Pero cuando leo: “es un libro potente y sincero, Dios confunda al autor por rompernos el alma, un libro hermoso y estremecedor, hipnótico, único, brillante, el libro del 2018, lúcido, crítico y de alcance universal, torrencial y cristalino, tiene talento doble de narrador y poeta, de inusitada frescura, literatura en estado puro...” y así sucesivamente en un baile armonioso sin pisar a la pareja, escrito por estupendos críticos y grandes escritores, por lo que tienes que arrimarte al corro, humildemente, y, aun cuando llegue a la mitad del libro, decir que me está entusiasmando por: certero, radical -que va a la raíz de los asuntos y del uso de lenguaje-, inteligente -muy inteligente-, original, implacable, entre la nostalgia, el dolor y la ternura, irónico y de un humor negro a un humor tierno en la misma línea, con frases lapidarias y muchas frases que son espléndidos aforismos, yendo sin desviarse un palmo a la raíz de la misma realidad que nos va retratando, desde los 60 del pasado siglo a nuestros días. Y que se me está gastando la mina del lápiz, como a mí me gusta, porque me obliga a subrayarlo prácticamente todo. Podría seleccionar cientos de ejemplos, pero sirvan algunos:
“Recuerdo a mi padre darse cabezazos contra una estantería porque no encontraba el duplicado de una venta que había hecho. Se gritaban a menudo, pero jamás se insultaron. Mi padre jamás insultó a mi madre, nunca. Simplemente se enfadaba y se desesperaba y golpeaba cosas, objetos, era su ira. Desde entonces, siempre que pasaba al lado de la estantería la miraba con intensidad: el lugar donde mi padre se dio de cabezazos. Y por supuesto el día que desmonté el piso, cuando murió mi madre, me quedé mirando el larguero de la estantería y lo acaricié por última vez”.

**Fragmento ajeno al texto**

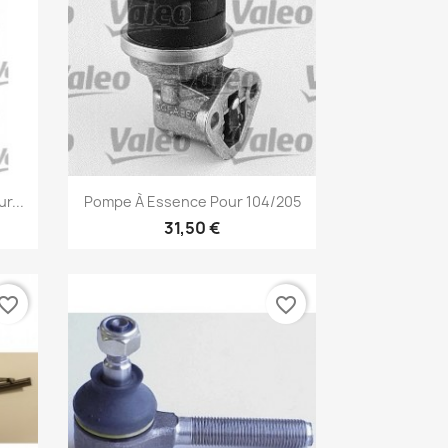
Aperçu rapide

r...
Pompe À Essence Pour 104/205
31,50 €
vorite_border
favorite_border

Es curioso cómo a pesar de haber vivido en un clima distante en donde reinaba más el silencio, que los afectos, la falta absoluta de besos y caricias, asistimos a la creación-recreación de una familia nueva tras la muerte de los padres, con lo que todo se convierte por arte de la mejor magia literaria y dominio narrativo en un extraordinario homenaje a la memoria del padre y de la madre. Un gran retrato y un espejo en donde verse el lector.
“Yo también estuve mirando a mi padre muerto. Estaba yéndose del mundo el vigilante, el custodio, el comandante en plaza de mi infancia. Estaba contemplando la desintegración de la humanidad... Es un error pensar que los muertos son algo triste o desalentador; no, los muertos son la intemperie del pasado que llega al presente desde un aullido enamorado”.
Y el original y hermoso cambio de nombres hacia la mitad del libro: sus hermanos serán Vivaldi y Brahms, su padre Juan Sebastián Bach, su madre Wagner y dos tíos Monteverdi y Pergolesi para “llenar de música la historia de su vida”.
Pero bueno, habrá que seguir leyendo. Así que continuará...
... Y sigue y sigue y sigue aflorando, si cabe, con mayor intensidad, lo que me parecía imposible, hasta el final, el humor negro y la ternura, hermanados, hallazgos literarios en cada página, nada que ver con la literatura-sonajero, porque estamos ante alta literatura, bien trabada y con hondo contenido y el humanismo y la solidaridad profunda del autor de soldarse con todos los miembros de su familia, creando una nueva. Esta vez, totalmente de acuerdo con la contraportada y la publicidad del libro. Extraordinario. Una delicia para paladares exquisitos.